The sighting of a half-dead example leads us to consider the career of the Scimitar GTE.
Maybe it says more about my preconceptions of The Netherlands, but at first I thought my eyes were playing tricks when I glimpsed something in the view ahead of me as I drove down a neat looking street in the town of Goes in Zeeland.
Despite their admirable use of bicycles, and their enthusiastic policing of speeding, the Dutch have an impressive core of car lovers. So the discovery of a Reliant Scimitar GTE in Holland was not a surprise in itself – on that short trip I’d already seen a Dutch registered Rover P4, Mark 2 Jaguar and, oddest of all bearing in mind my half-formed ideas about Holland, Calvinism, etc, Bentley Arnage. But this car’s semi-abandonment on a neat looking street seemed to jar much more than it would have if seen in, say, South London.
A quick look at Google Street View confirms the suspicion that it’s been there quite a time. Last September its tyres were already empty and it had attracted a fair amount of moss beneath it. The GRP bodywork might put up with a fair amount of neglect before it starts delaminating, but that Webasto roof looks as if it will have given the elements access to the interior, so any restoration would be pretty costly.
Now, this is no criticism of the owner – there are 1006 reasons for not realising restoration projects, from the need to catch up on that boxed set of Breaking Bad to death. Anyway, I’m in no position to criticise. Somewhere, I have a small boat in a similar condition to this car, waiting vainly for me to rekindle my seafaring ambitions.

Inspired by the one-off 1965 Scimitar GT based Triplex GTS, made to showcase automotive glass technology, Tom Karen’s design introduced in 1968 ensures that the Ford V6 powered Scimitar estate still remains an impressive car, in marked contrast to Reliant’s terminally hopeless three-wheelers being made at the same time. The rising rear side window line was an ambitious and influential styling departure – you can see its influence in various places, from the much-maligned Austin Allegro Estate to the current VW Scirocco.
The car more-or-less invented a niche, which both Volvo and Lancia followed soon after and, at a pinch, you could even claim that Ferrari’s FF / GTC4 Lusso owes allegiance. It shows little of the clumsy detailing that you might expect from a small-scale manufacturer punching above its weight, and the whole shape exploits what you could do with fibreglass back then, shapes that couldn’t have been easily replicated in steel..
This is a later example of the first generation SE5 produced up to 1975. The slightly larger and more upmarket SE6 replaced this and ran for another 11 years. Reliant then sold the design to another company who produced an upgraded version until 1990, by which time it had lost the appealing lightness of touch of the original. It was then passed on to a further company where it remained ‘available to order’ for several years after.

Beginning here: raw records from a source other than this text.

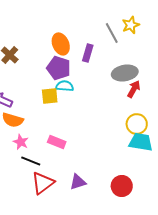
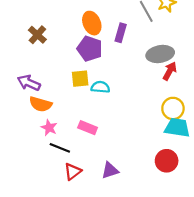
cyan semicircle: (65, 86) -> (100, 87), moved
red triangle: (43, 183) -> (73, 171), size x0.7
red circle: (122, 186) -> (167, 161), moved

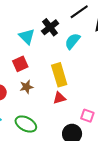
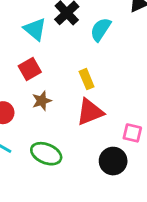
yellow rectangle: (59, 75) -> (87, 79), size x0.6
red triangle: (59, 98) -> (90, 112), size x1.5

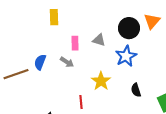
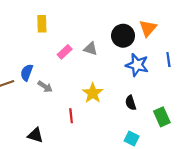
pink rectangle: (75, 43) -> (65, 52), turned 48
blue star: (126, 56) -> (137, 65), moved, turned -30
gray arrow: (67, 62) -> (45, 87), moved

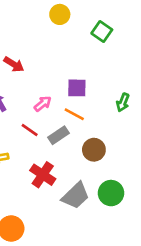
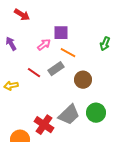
purple square: (77, 88) -> (61, 33), moved
red line: (30, 130) -> (34, 73), moved
red cross: (43, 175) -> (44, 125), moved

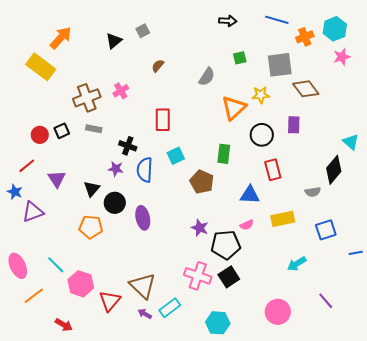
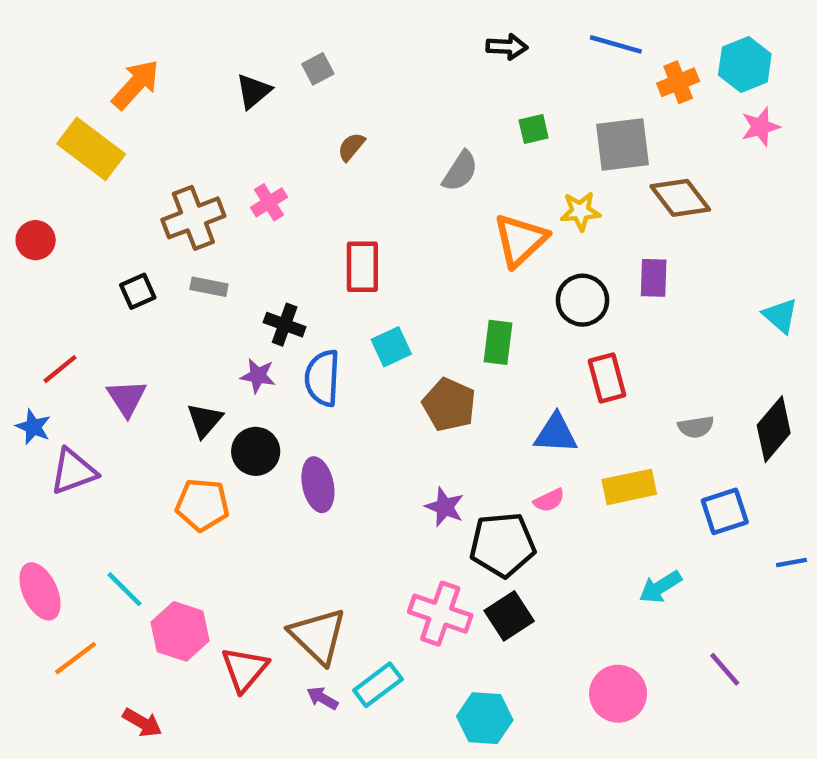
red circle: (40, 135) -> (36, 240), moved
black diamond: (334, 170) -> (774, 429), moved

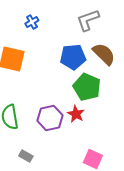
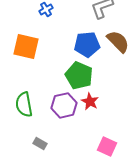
green pentagon: (87, 87) -> (79, 75), moved

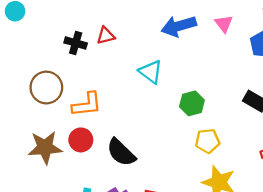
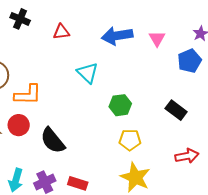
red triangle: (106, 36) -> (61, 32), moved
black cross: (76, 43) -> (20, 19), moved

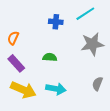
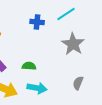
gray star: (92, 44) -> (73, 44), turned -30
green semicircle: (50, 57) -> (29, 66), moved

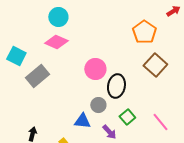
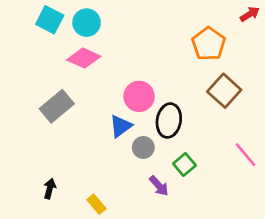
cyan square: (16, 56) -> (50, 20), moved
blue triangle: (82, 121) -> (121, 126), moved, turned -42
pink line: (160, 122) -> (245, 155), moved

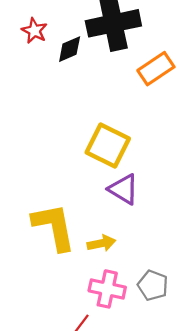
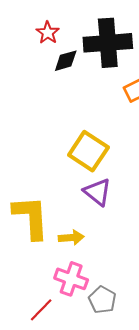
red star: (34, 31) -> (48, 33), moved
gray pentagon: (153, 285) -> (102, 300), moved

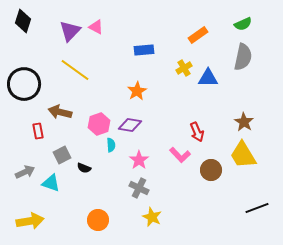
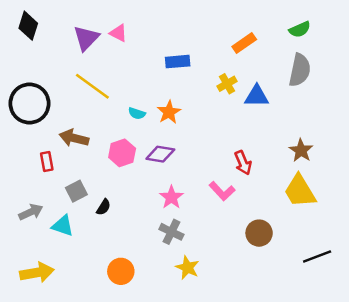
cyan semicircle: (111, 145) -> (137, 113), moved, turned 112
black semicircle: (84, 168) -> (104, 207), turned -80
brown circle: (211, 170) -> (259, 233), moved

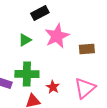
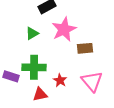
brown rectangle: (87, 49) -> (85, 48), moved
pink triangle: (85, 88) -> (92, 81), turned -30

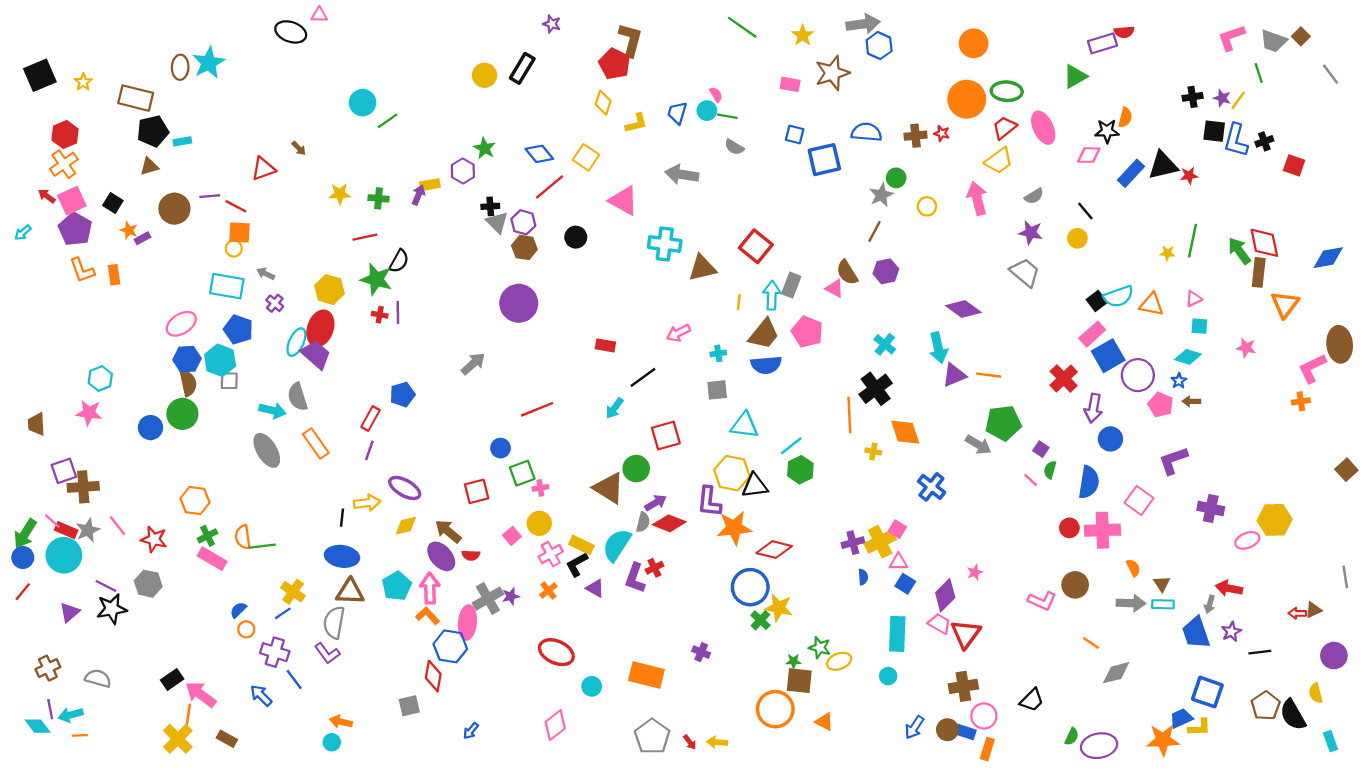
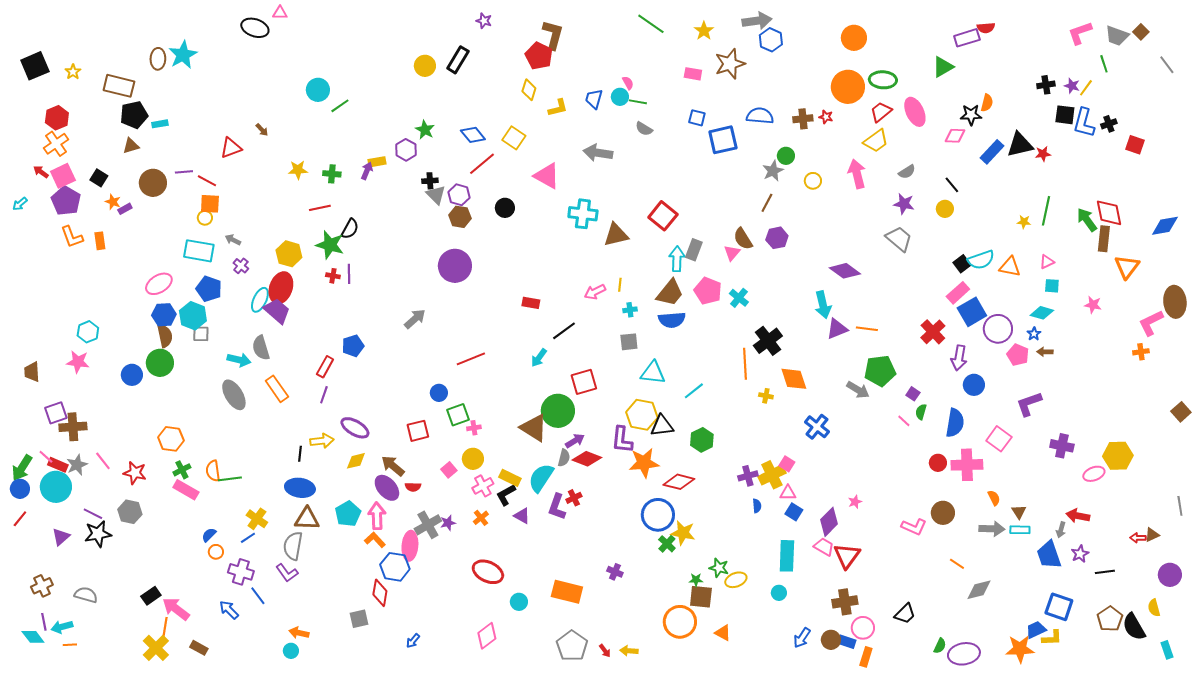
pink triangle: (835, 288) -> (732, 253), turned 42
yellow line: (739, 302) -> (620, 285), moved
cyan cross: (885, 344) -> (739, 298), moved
green circle: (636, 469) -> (558, 411), size x1.4
green hexagon: (800, 470) -> (702, 440), moved

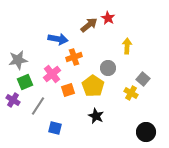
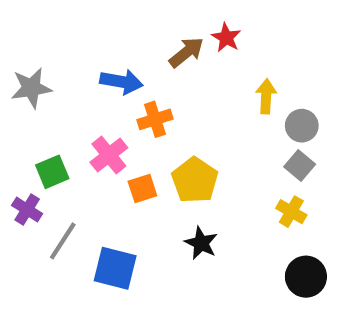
gray star: (18, 60) -> (31, 88), moved
gray circle: (108, 68) -> (302, 126), moved
yellow cross: (131, 93) -> (291, 212), moved
gray line: (38, 106) -> (63, 241), moved
blue square: (55, 128) -> (115, 268), size x1.5

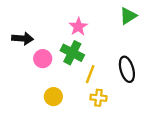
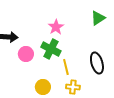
yellow line: (90, 74) -> (66, 67), turned -35
yellow circle: (53, 97) -> (43, 87), moved

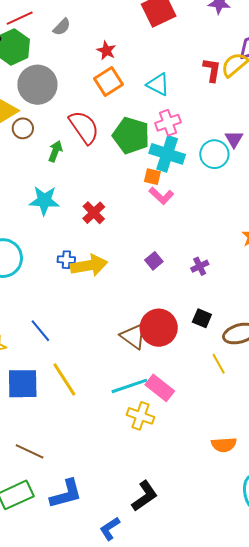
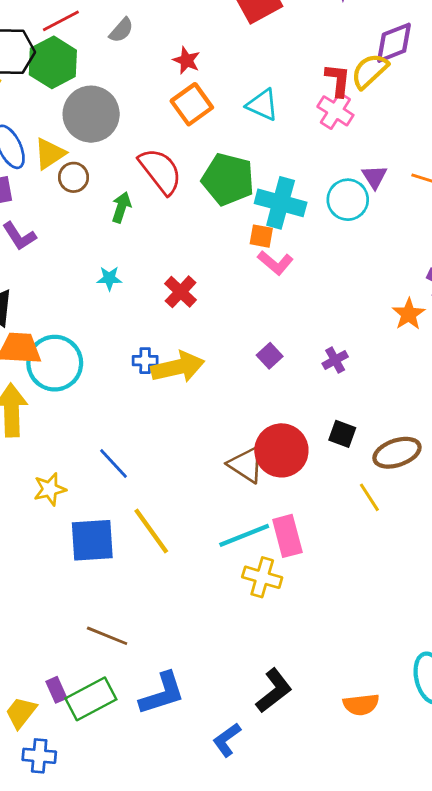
pink cross: (168, 123) -> (335, 111), moved, turned -35
cyan star: (44, 201) -> (109, 278), size x0.6
pink rectangle: (160, 388) -> (287, 536), turned 40
orange semicircle: (224, 445) -> (361, 705), moved

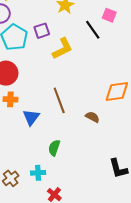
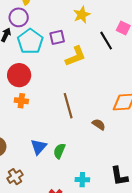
blue triangle: (31, 117) -> (39, 147), moved
cyan cross: (38, 173) -> (82, 180), moved

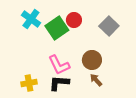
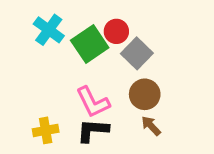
gray square: (109, 26) -> (137, 53), moved

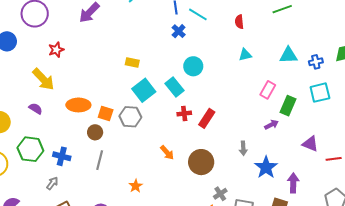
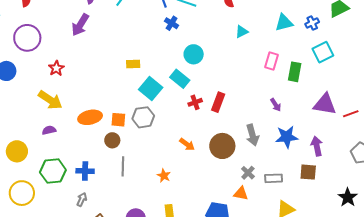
purple semicircle: (36, 109) -> (49, 130), turned -32
purple arrow: (271, 125) -> (276, 105), moved, turned 96
purple triangle: (310, 144) -> (325, 104), size x1.4
gray arrow: (243, 148) -> (252, 135), moved, size x1.5
blue star: (266, 167) -> (287, 137), turned -30
orange star: (136, 186) -> (164, 176), moved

It’s always a pity to see a classic car in such a state. However, owning an old car myself, I know how much work it can be to keep it on the road or, more so, bringing it back there. I was always lucky to have a garage (and crazy enough to pay for it during all the years), so at least the decay could be slowed down and hidden from the public.
For years someone near my old family home in Dublin kept a BMW 2002 in a similar condition. The house wasn´t too much better to look at. I expect that the owner could not admit they´d never fix the car and could not also get around to fixing it, so it stayed there in a state of advancing decay. Nearby someone else had a Jaguar S-type (the original) malingering on a weedy gravel drive. I suppose the same story obtained. The car is a totem of a hope and also a form of denial.
Here is one that’s roting away around the corner from me, and indeed quite in its place in South London.
That’s an almost perfect fit. That Opel is a car that is now too rare to throw away, yet would not really get much of a price if you sold it unrestored. I can see how the owner would be torn. Unless you can get access to somewhere sizeable off-street, doing substantial work to cars in a city is a non-starter, unless you really don’t like your neighbours. I’m surprised you haven’t tracked down where I’ve parked my Audi, Laurent.
Not yet, but it’s only a matter of time.